Asian American Studies Minor

As a minor in Asian American Studies, you will enrich your critical understanding about both individual experiences and collective histories of Asian Americans in regional, national, and transnational contexts. As an inter- and multi-disciplinary program, it underlines transnational contexts and comparative perspectives for the study of Asian American experiences. 

sample courses:

"Model Minority": The Asian-American Experience

This course explores key issues in the field revolving around the concept of "model minority." It explores the origins of this concept, analyzes the social discourses about Asian Americans as a model minority, and through interrogations of complex experiences and heterogeneity among Asian Americans (including Pacific Islanders), it aims to dismantle the model minority myth. It approaches race and ethnicity by focusing on one designated pan-ethnic group, and uses multidisciplinary inquiries inspired by the fields of history, sociology, anthropology, law and education, all of which are concerned with the conceptual framework of "model minority."

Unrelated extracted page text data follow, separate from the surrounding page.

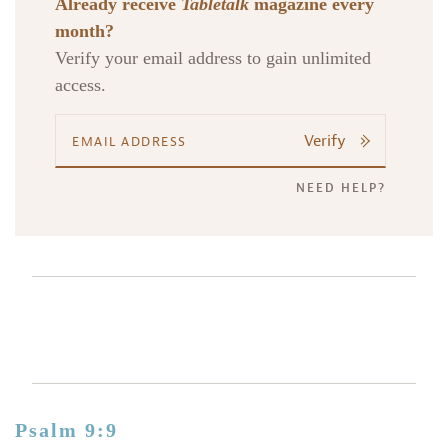
Already receive
Tabletalk
magazine every
month?
Verify your email address to gain unlimited
access.
Verify
NEED HELP?
Psalm 9:9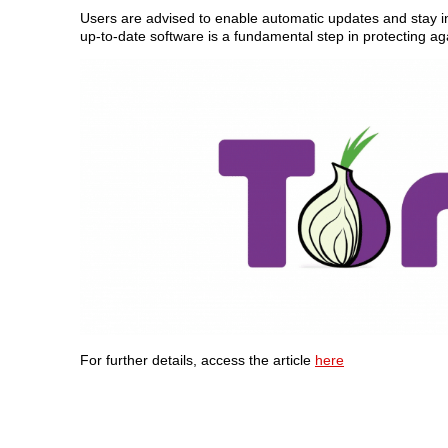
Users are advised to enable automatic updates and stay inf
up-to-date software is a fundamental step in protecting 
For further details, access the article
here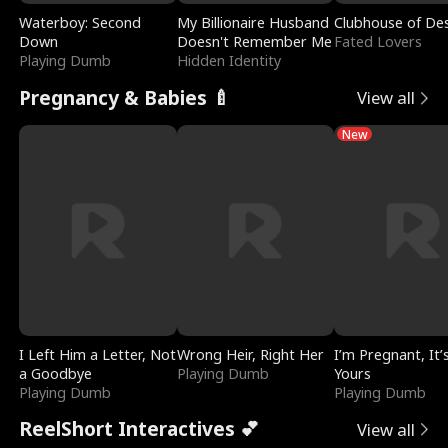
Waterboy: Second
My Billionaire Husband
Clubhouse of Des
Down
Doesn't Remember Me
Fated Lovers
Playing Dumb
Hidden Identity
Pregnancy & Babies 🍼
View all
New
I Left Him a Letter, Not
Wrong Heir, Right Her
I’m Pregnant, It’
a Goodbye
Playing Dumb
Yours
Playing Dumb
Playing Dumb
ReelShort Interactives 💕
View all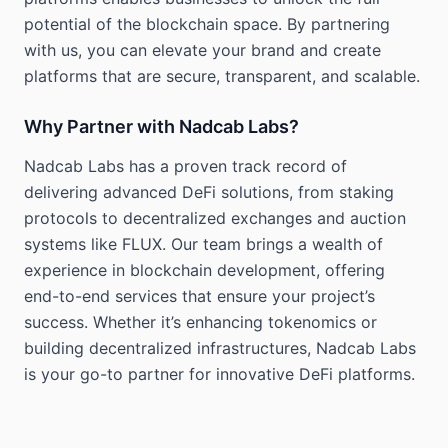
potential of the blockchain space. By partnering
with us, you can elevate your brand and create
platforms that are secure, transparent, and scalable.
Why Partner with Nadcab Labs?
Nadcab Labs has a proven track record of
delivering advanced DeFi solutions, from staking
protocols to decentralized exchanges and auction
systems like FLUX. Our team brings a wealth of
experience in blockchain development, offering
end-to-end services that ensure your project’s
success. Whether it’s enhancing tokenomics or
building decentralized infrastructures, Nadcab Labs
is your go-to partner for innovative DeFi platforms.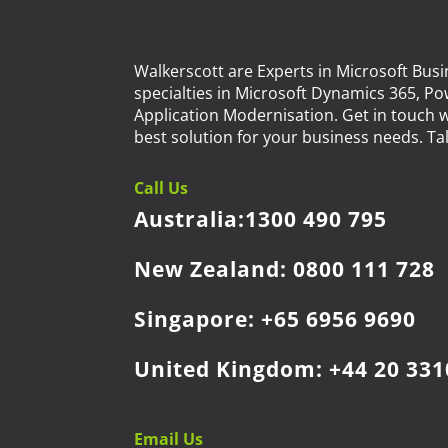
Walkerscott are Experts in Microsoft Busi
specialties in Microsoft Dynamics 365, P
Application Modernisation. Get in touch w
best solution for your business needs. Tal
Call Us
Australia:
1300 490 795
New Zealand:
0800 111 728
Singapore:
+65 6956 9690
United Kingdom:
+44 20 331
Email Us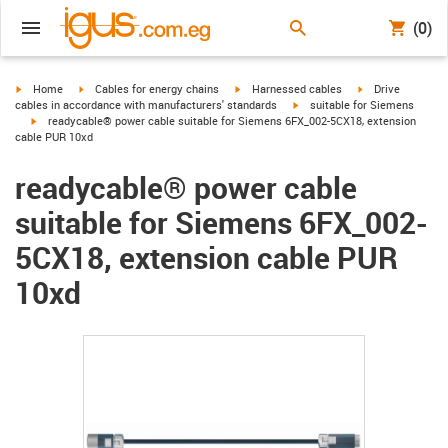
(0)
igus-icon-arrow-right
igus-icon-arrow-right
igus-icon-arrow-right
igus-icon-arrow-r
Home
Cables for energy chains
Harnessed cables
Drive
igus-icon-arrow-right
cables in accordance with manufacturers' standards
suitable for Siemens
igus-icon-arrow-right
readycable® power cable suitable for Siemens 6FX_002-5CX18, extension
cable PUR 10xd
readycable® power cable
suitable for Siemens 6FX_002-
5CX18, extension cable PUR
10xd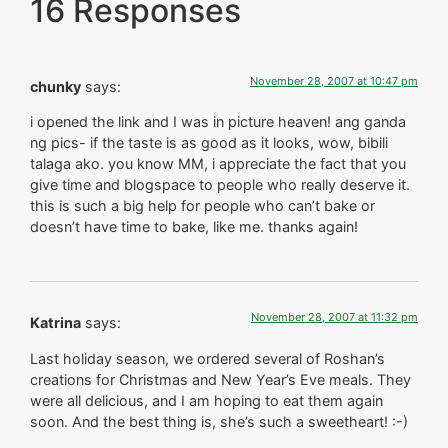
16 Responses
November 28, 2007 at 10:47 pm
chunky
says:
i opened the link and I was in picture heaven! ang ganda
ng pics- if the taste is as good as it looks, wow, bibili
talaga ako. you know MM, i appreciate the fact that you
give time and blogspace to people who really deserve it.
this is such a big help for people who can’t bake or
doesn’t have time to bake, like me. thanks again!
November 28, 2007 at 11:32 pm
Katrina
says:
Last holiday season, we ordered several of Roshan’s
creations for Christmas and New Year’s Eve meals. They
were all delicious, and I am hoping to eat them again
soon. And the best thing is, she’s such a sweetheart! :-)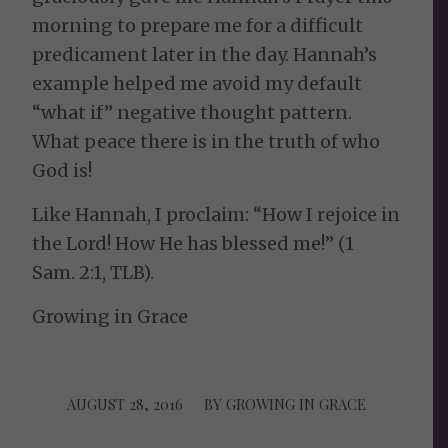
morning to prepare me for a difficult
predicament later in the day. Hannah’s
example helped me avoid my default
“what if” negative thought pattern.
What peace there is in the truth of who
God is!
Like Hannah, I proclaim: “How I rejoice in
the Lord! How He has blessed me!” (1
Sam. 2:1, TLB).
Growing in Grace
AUGUST 28, 2016
/
BY
GROWING IN GRACE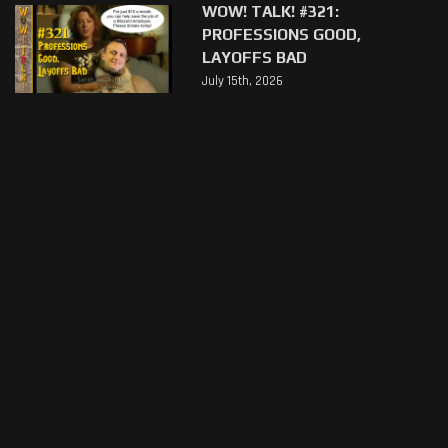
WOW! TALK! #321:
PROFESSIONS GOOD,
LAYOFFS BAD
July 15th, 2026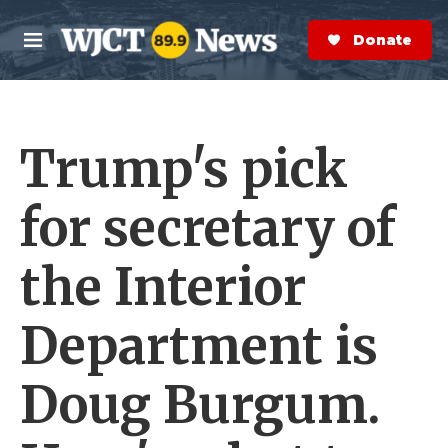
Skip to main content
S
e
Donate Now
M
a
e
r
n
c
u
h
Trump's pick
e
r
y
for secretary of
the Interior
Department is
Doug Burgum.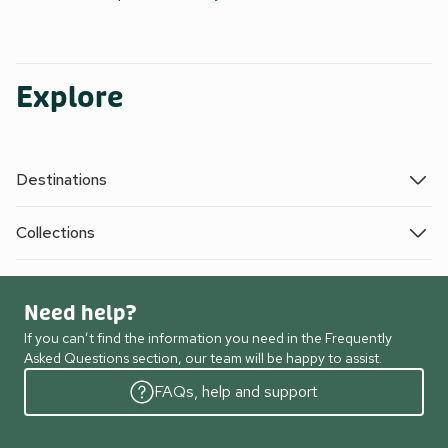
Explore
Destinations
Collections
Need help?
If you can’t find the information you need in the Frequently
Asked Questions section, our team will be happy to assist.
FAQs, help and support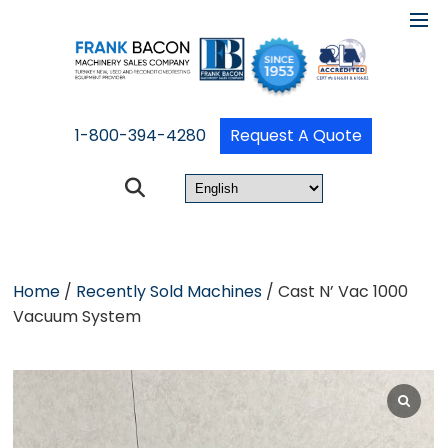
1-800-394-4280
Request A Quote
Home
/
Recently Sold Machines
/ Cast N’ Vac 1000
Vacuum System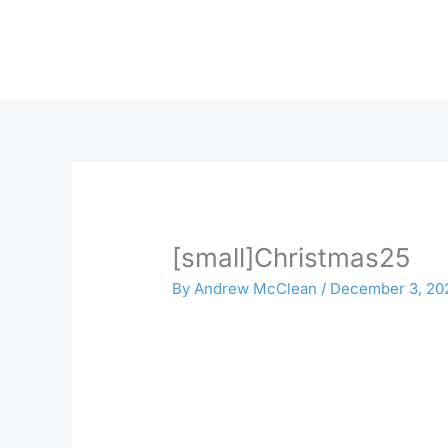
Skip
to
content
[small]Christmas25
By
Andrew McClean
/
December 3, 20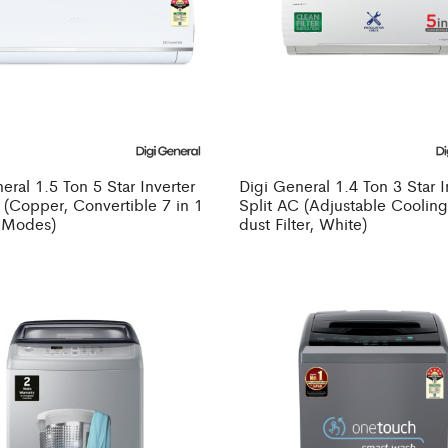
eral 1.5 Ton 5 Star Inverter
Digi General 1.4 Ton 3 Star I
 (Copper, Convertible 7 in 1
Split AC (Adjustable Cooling
 Modes)
dust Filter, White)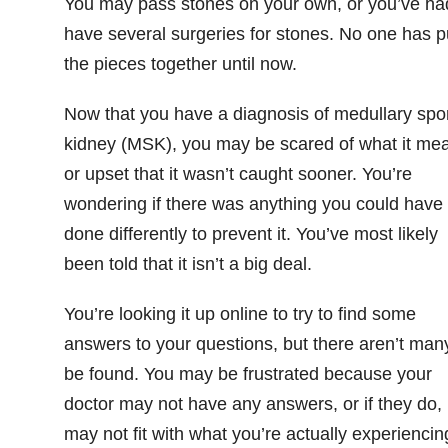
You may pass stones on your own, or you’ve ha
have several surgeries for stones. No one has p
the pieces together until now.
Now that you have a diagnosis of medullary sp
kidney (MSK), you may be scared of what it me
or upset that it wasn’t caught sooner. You’re
wondering if there was anything you could have
done differently to prevent it. You’ve most likely
been told that it isn’t a big deal.
You’re looking it up online to try to find some
answers to your questions, but there aren’t man
be found. You may be frustrated because your
doctor may not have any answers, or if they do, i
may not fit with what you’re actually experiencin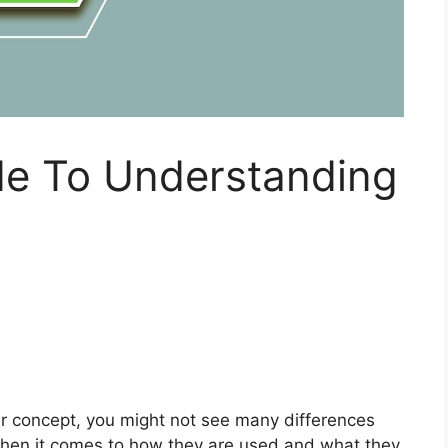
de To Understanding
r concept, you might not see many differences
hen it comes to how they are used and what they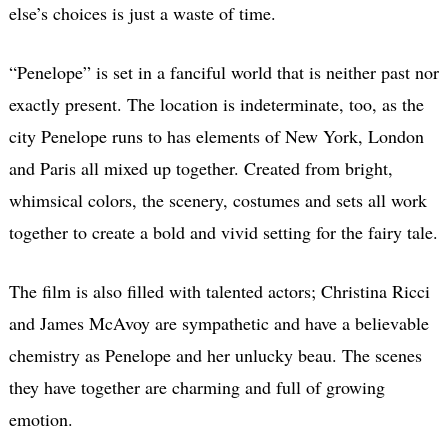
else’s choices is just a waste of time.
“Penelope” is set in a fanciful world that is neither past nor
exactly present. The location is indeterminate, too, as the
city Penelope runs to has elements of New York, London
and Paris all mixed up together. Created from bright,
whimsical colors, the scenery, costumes and sets all work
together to create a bold and vivid setting for the fairy tale.
The film is also filled with talented actors; Christina Ricci
and James McAvoy are sympathetic and have a believable
chemistry as Penelope and her unlucky beau. The scenes
they have together are charming and full of growing
emotion.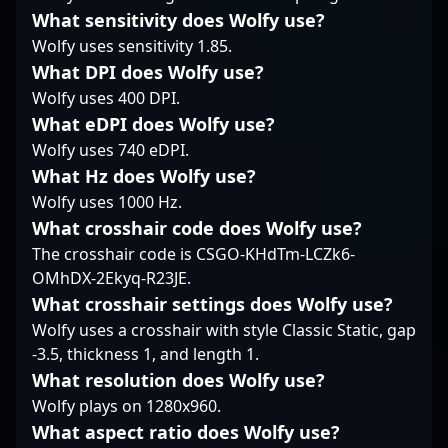
gaming scene. As a
relying on a blend of
demonstrated
What sensitivity does Wolfy use?
vital team member at
smart positioning and
outstanding skills in
Wolfy uses sensitivity 1.85.
Case Esports, BSD's
experience. His ability
aim, map control, and
contributions continue
to seamlessly transition
team coordination,
What DPI does Wolfy use?
to influence the
between lurk and entry
making him a highly
Wolfy uses 400 DPI.
evolving landscape of
roles adds a layer of
sought-after free agent
What eDPI does Wolfy use?
Counter-Strike 2
unpredictability to
in the Counter-Strike 2
Wolfy uses 740 eDPI.
esports, attracting fans
QMISTRY’s tactics.
scene. His dedication to
and potential
Overall, keis embodies
What Hz does Wolfy use?
sharpening his skills
collaborators looking
a measured, threat-
and his deep
Wolfy uses 1000 Hz.
for top-tier CS2 talent.
oriented playstyle that
understanding of game
What crosshair code does Wolfy use?
With his dedication and
keeps opponents
mechanics have earned
The crosshair code is CSGO-KHdTm-LCZk6-
refined skills, BSD
guessing and
him recognition among
OMhDX-2Ekyq-R23JE.
remains a significant
maintains a steady
fans and fellow esports
name in the ongoing
rhythm for his team.
professionals alike. As
What crosshair settings does Wolfy use?
journey to dominate
an accomplished CS2
Wolfy uses a crosshair with style Classic Static, gap
the CS2 competitive
player, sense continues
-3.5, thickness 1, and length 1.
circuit.
to showcase his
What resolution does Wolfy use?
potential to contribute
Wolfy plays on 1280x960.
to top-tier esports
organizations and
What aspect ratio does Wolfy use?
teams. Whether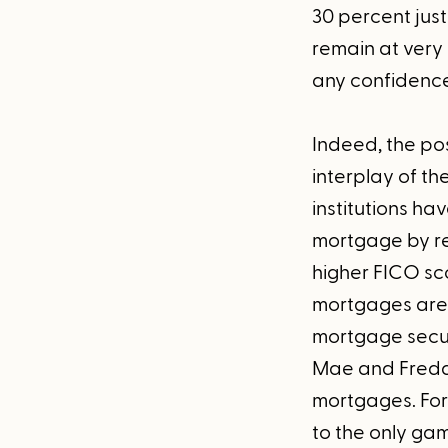
30 percent just
remain at very h
any confidence
Indeed, the poss
interplay of t
institutions hav
mortgage by re
higher FICO sco
mortgages are e
mortgage secur
Mae and Freddi
mortgages. For 
to the only gam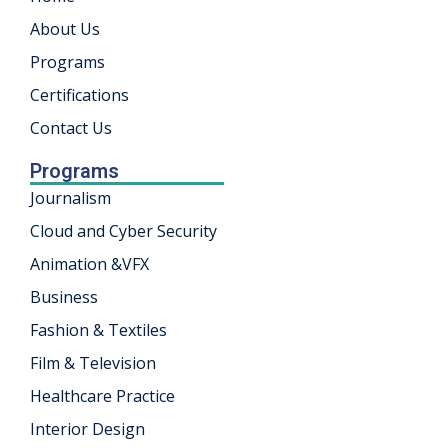
About Us
khand
Programs
isgarh
Certifications
Contact Us
Programs
Journalism
Cloud and Cyber Security
Animation &VFX
Business
Fashion & Textiles
Film & Television
Healthcare Practice
Interior Design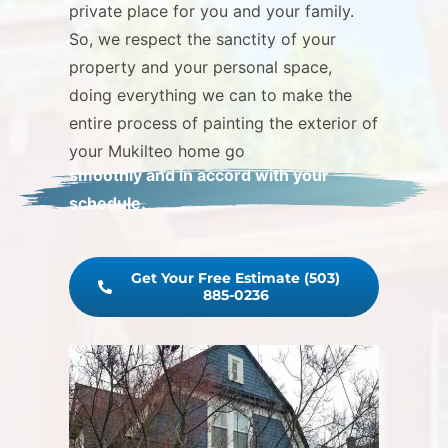
private place for you and your family.
So, we respect the sanctity of your
property and your personal space,
doing everything we can to make the
entire process of painting the exterior of
your Mukilteo home go
smoothly and in accord with your
schedule.
Get Your Free Estimate (503)
885-0236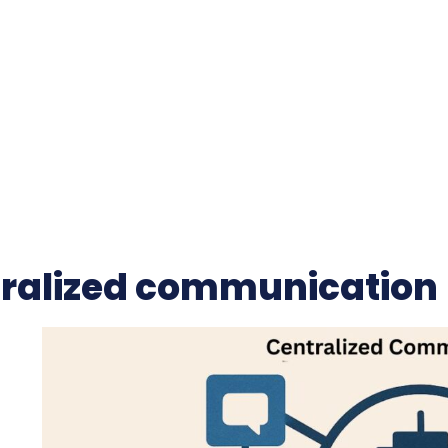
ralized communication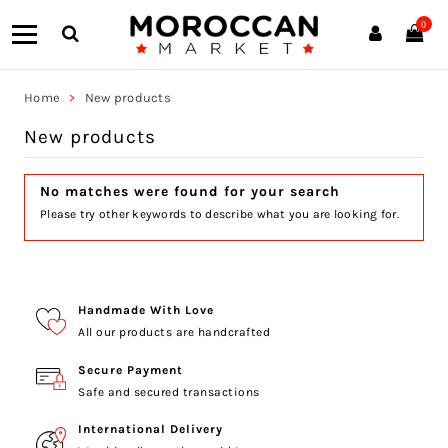
0
Home
New products
New products
No matches were found for your search
Please try other keywords to describe what you are looking for.
Handmade With Love
All our products are handcrafted
Secure Payment
Safe and secured transactions
International Delivery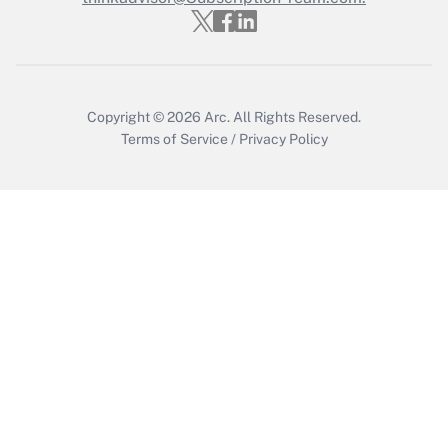
Get Answer
Copyright © 2026
Arc.
All Rights Reserved.
Terms of Service
/
Privacy Policy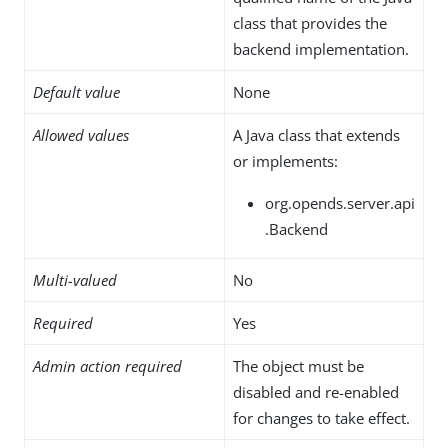
class that provides the
backend implementation.
Default value
None
Allowed values
A Java class that extends
or implements:
org.opends.server.api
.Backend
Multi-valued
No
Required
Yes
Admin action required
The object must be
disabled and re-enabled
for changes to take effect.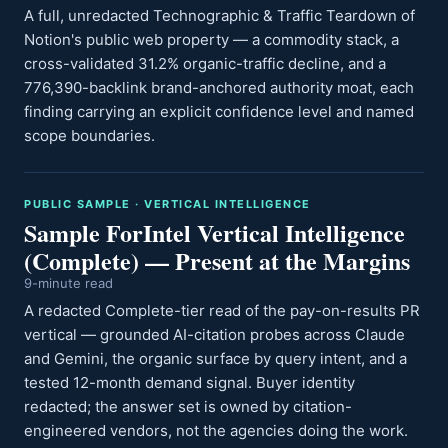
A full, unredacted Technographic & Traffic Teardown of
Notion's public web property — a commodity stack, a
cross-validated 31.2% organic-traffic decline, and a
776,390-backlink brand-anchored authority moat, each
finding carrying an explicit confidence level and named
scope boundaries.
PUBLIC SAMPLE · VERTICAL INTELLIGENCE
Sample ForIntel Vertical Intelligence
(Complete) — Present at the Margins
9-minute read
A redacted Complete-tier read of the pay-on-results PR
vertical — grounded AI-citation probes across Claude
and Gemini, the organic surface by query intent, and a
tested 12-month demand signal. Buyer identity
redacted; the answer set is owned by citation-
engineered vendors, not the agencies doing the work.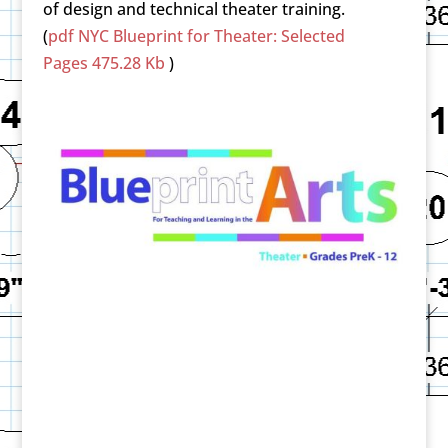
of design and technical theater training.
(
pdf
NYC Blueprint for Theater: Selected
Pages
475.28 Kb
)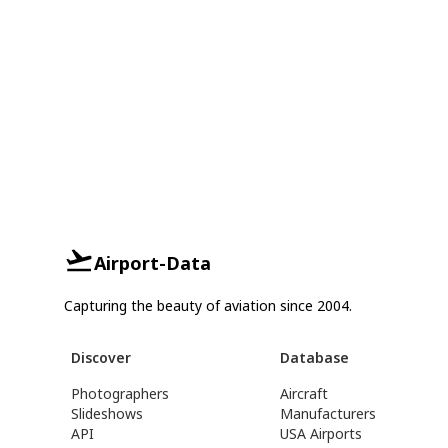
Airport-Data
Capturing the beauty of aviation since 2004.
Discover
Database
Photographers
Aircraft
Slideshows
Manufacturers
API
USA Airports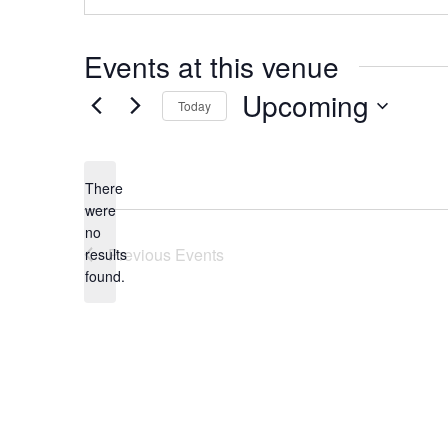
Events at this venue
Upcoming
Today
Select
date.
There
were
no
Notice
Previous
Events
results
found.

Ocean, Island, Ghetto, Globe: An Introduction to Asian American Literature

Where do Asian Americans belong? The disparate routes Asian migrants took to the U.S. tie their stories “here” to a “there” overseas. Meanwhile, their places here in the U.S. have been ambivalent: embraced as model minorities but also excluded as foreigners, even potential traitors. Out of this history comes a literature that wrestles with the problem of place. This course will introduce us to the range of Asian American literature and stretch our ideas of what it can be and where it can travel. Through this literature, we’ll examine how Asian Americans have imagined their horizons of belonging when their places in the world are unclear. We’ll journey from familiar Asian American settings—Chinatown, the island, the Asia-Pacific—to less familiar ones—the American hemisphere, global utopias, fantasy worlds. Across these diverse settings, Asian American literature questions where we draw the boundaries of community, identity, and political responsibility.